FedEx CEO Raj Subramaniam argued that Amazon's recent supply chain services announcement does not pose a threat to Fedex.
FedEx CEO Raj Subramaniam on Tuesday downplayed the competitive threat from Amazon's recent supply chain services announcement.
"Last week's announcement versus what FedEx operates is completely different," Subramaniam told Jim Cramer on CNBC's "Mad Money." "FedEx is a true end-to-end global network." On May 4, Amazon unveiled a new supply chain offering — Amazon Supply Chain Services — that will allow companies outside of its marketplace sellers to use its full suite of shipping, distribution, and fulfillment capabilities.
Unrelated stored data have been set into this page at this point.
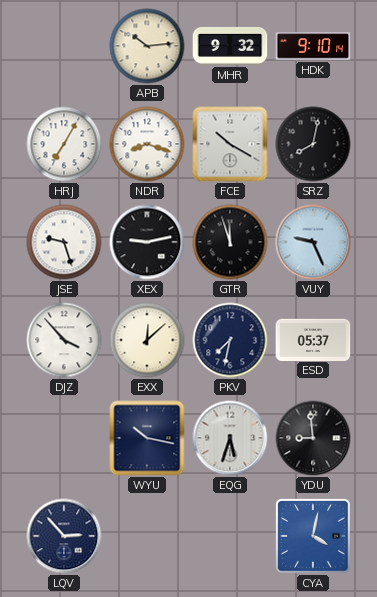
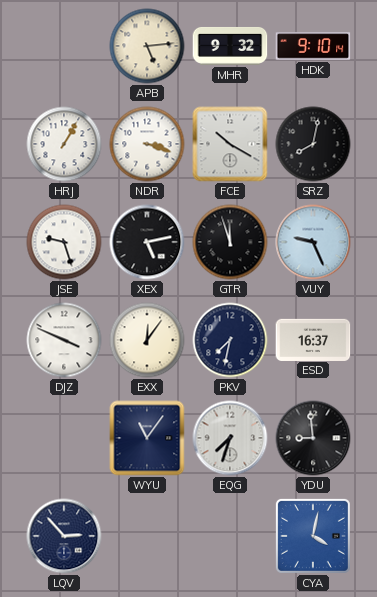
APB: 10:14 -> 5:14
HRJ: 7:05 -> 1:05
NDR: 8:18 -> 3:18
XEX: 9:13 -> 5:13
DJZ: 3:53 -> 3:49
EXX: 12:08 -> 12:06
ESD: 05:37 -> 16:37
WYU: 10:17 -> 11:06
EQG: 5:33 -> 7:33
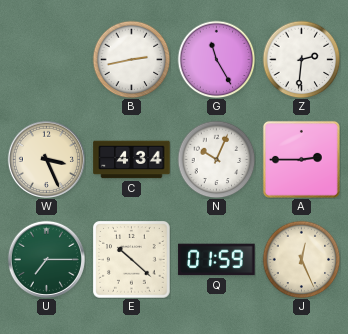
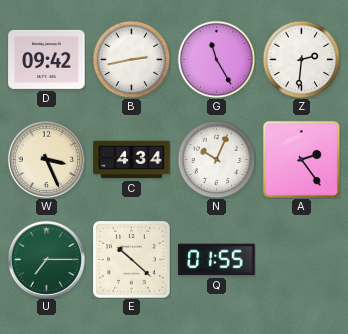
D: none -> 09:42
A: 2:45 -> 2:24
Q: 01:59 -> 01:55
J: 12:26 -> none
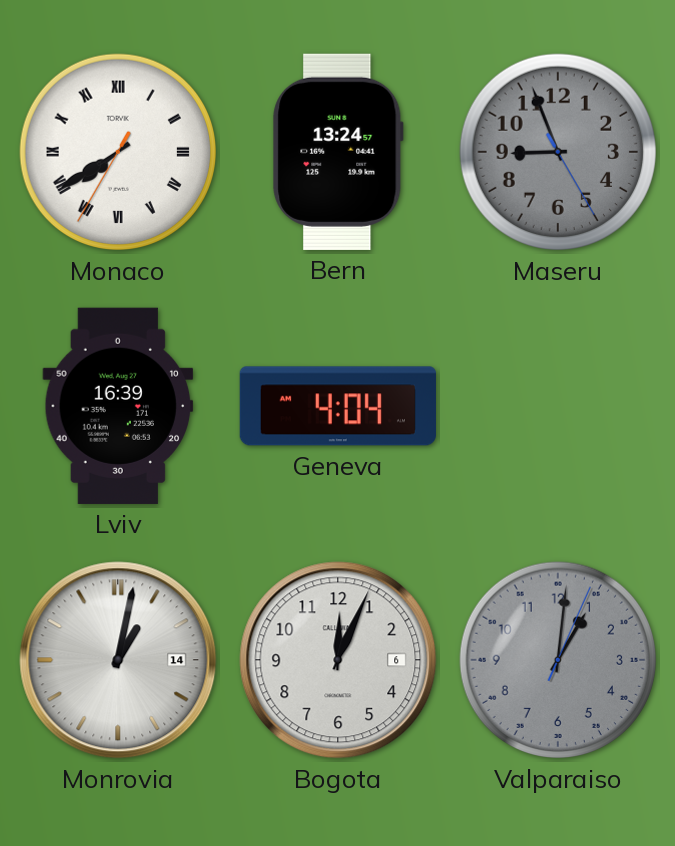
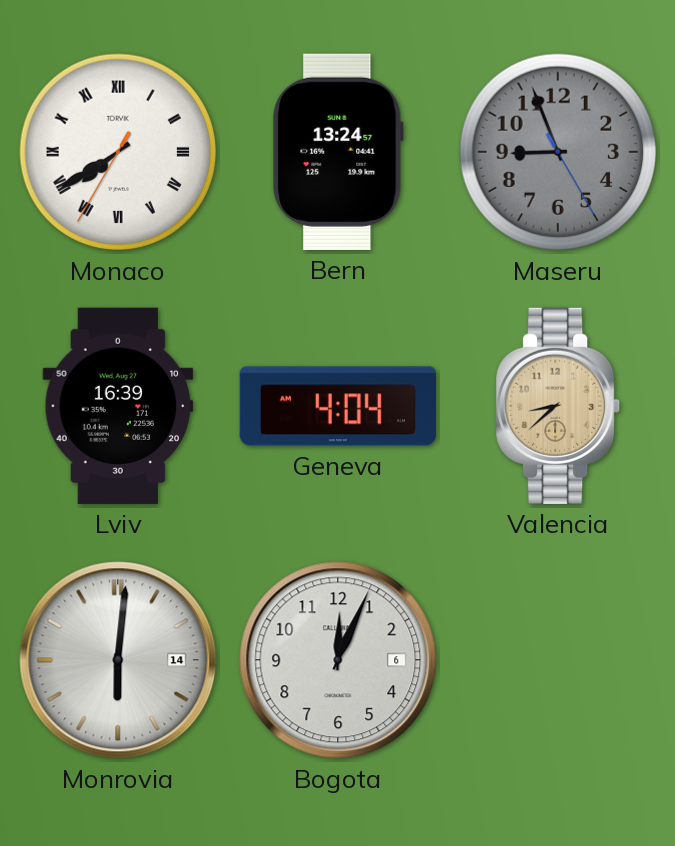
Valencia: none -> 8:38
Monrovia: 1:02 -> 6:01
Valparaiso: 1:01 -> none
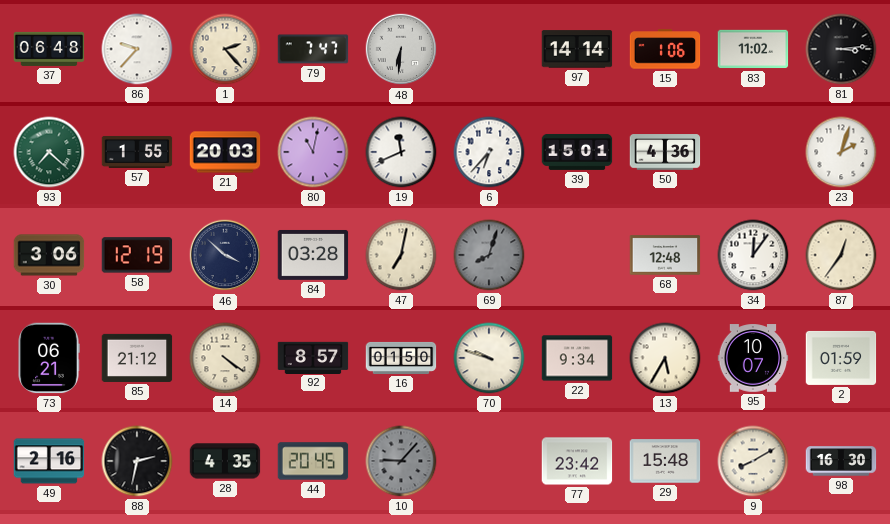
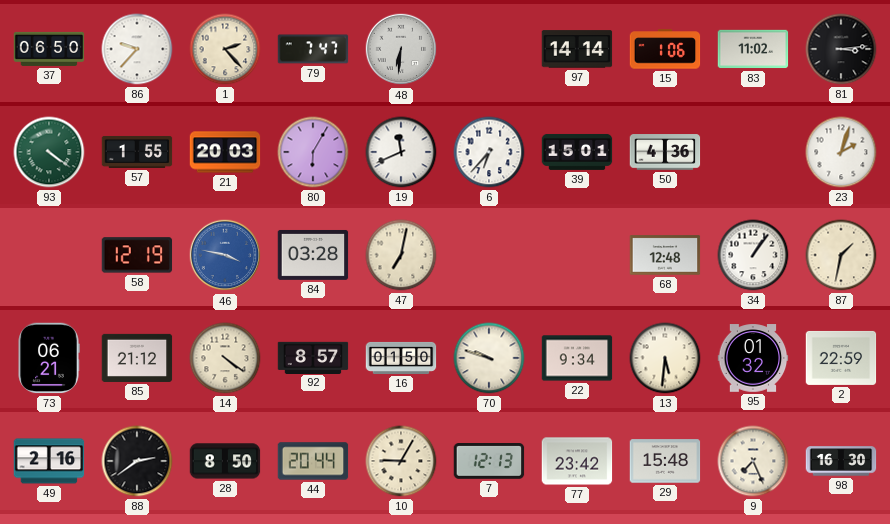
37: 06:48 -> 06:50
93: 7:22 -> 4:21
80: 11:02 -> 6:05
30: 3:06 -> none
46: 3:52 -> 3:47
46 dial: navy -> blue
69: 8:03 -> none
34: 12:06 -> 1:06
87: 12:36 -> 1:32
13: 5:35 -> 5:31
95: 10:07 -> 01:32
2: 01:59 -> 22:59
88: 2:32 -> 2:39
28: 4:35 -> 8:50
44: 20:45 -> 20:44
10: 9:07 -> 9:05
10 dial: grey -> cream
7: none -> 12:13
9: 8:10 -> 7:26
The announcement sparked concerns that Amazon could replicate in logistics what it did in cloud computing with Amazon Web Services, making it a much larger competitive threat to traditional shipping companies. Shares of FedEx tumbled 9% following the news, though the stock has since recovered roughly half of those losses. Rival United Parcel Service, meanwhile, tumbled 10.5% on May 4. It's climbed a more modest 2% since then.
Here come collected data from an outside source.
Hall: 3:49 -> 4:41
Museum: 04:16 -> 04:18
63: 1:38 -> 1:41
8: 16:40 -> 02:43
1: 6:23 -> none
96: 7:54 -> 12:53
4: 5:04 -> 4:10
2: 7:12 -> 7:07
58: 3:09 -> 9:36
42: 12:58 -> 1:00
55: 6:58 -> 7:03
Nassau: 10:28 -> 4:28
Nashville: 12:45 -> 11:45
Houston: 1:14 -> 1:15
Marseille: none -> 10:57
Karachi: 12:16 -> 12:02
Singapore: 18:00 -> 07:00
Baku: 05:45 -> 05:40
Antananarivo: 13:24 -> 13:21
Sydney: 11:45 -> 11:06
However, Subramaniam said comparing Amazon Supply Chain Services to FedEx's core business misses a key distinction.
"The true network is something you can pick up in any one part of the world and get it to any other part of the world in a couple of days," he said. "For that, you need a system like what we have here and the networks around the world." Subramaniam said "that's not what was announced at all." He characterized Amazon's announcement as more of a third-party logistics offering — a business FedEx already participates in, but represents only a small piece of the company.
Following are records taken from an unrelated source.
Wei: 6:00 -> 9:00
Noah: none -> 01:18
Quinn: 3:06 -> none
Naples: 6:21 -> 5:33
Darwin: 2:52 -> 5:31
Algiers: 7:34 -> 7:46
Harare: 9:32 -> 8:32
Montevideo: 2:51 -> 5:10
FedEx's third-party logistics segment "is about a $2 billion business," he said. "It's not the biggest piece of our business." FedEx is projected to generate over $93 billion in its fiscal year ended in May, according to FactSet.
In a note to clients Monday, analysts at Barclays similarly described Amazon's move as "more noise than risk," arguing the announcement was largely a rebranding of logistics capabilities Amazon has offered for years rather than a fundamentally new competitive threat.
Subramaniam also emphasized that Amazon remains an important FedEx customer after the two companies renewed their relationship in recent years.
"They're a very valuable customer," he said. "We're very much a win-win relationship." Subramaniam spoke to Cramer a few weeks before FedEx spins off its freight division, which puts bulk shipments from multiple customers onto one truck, into a standalone public company. The remaining FedEx will house the logistics and parcel delivery operations that includes the cargo airline and residential businesses.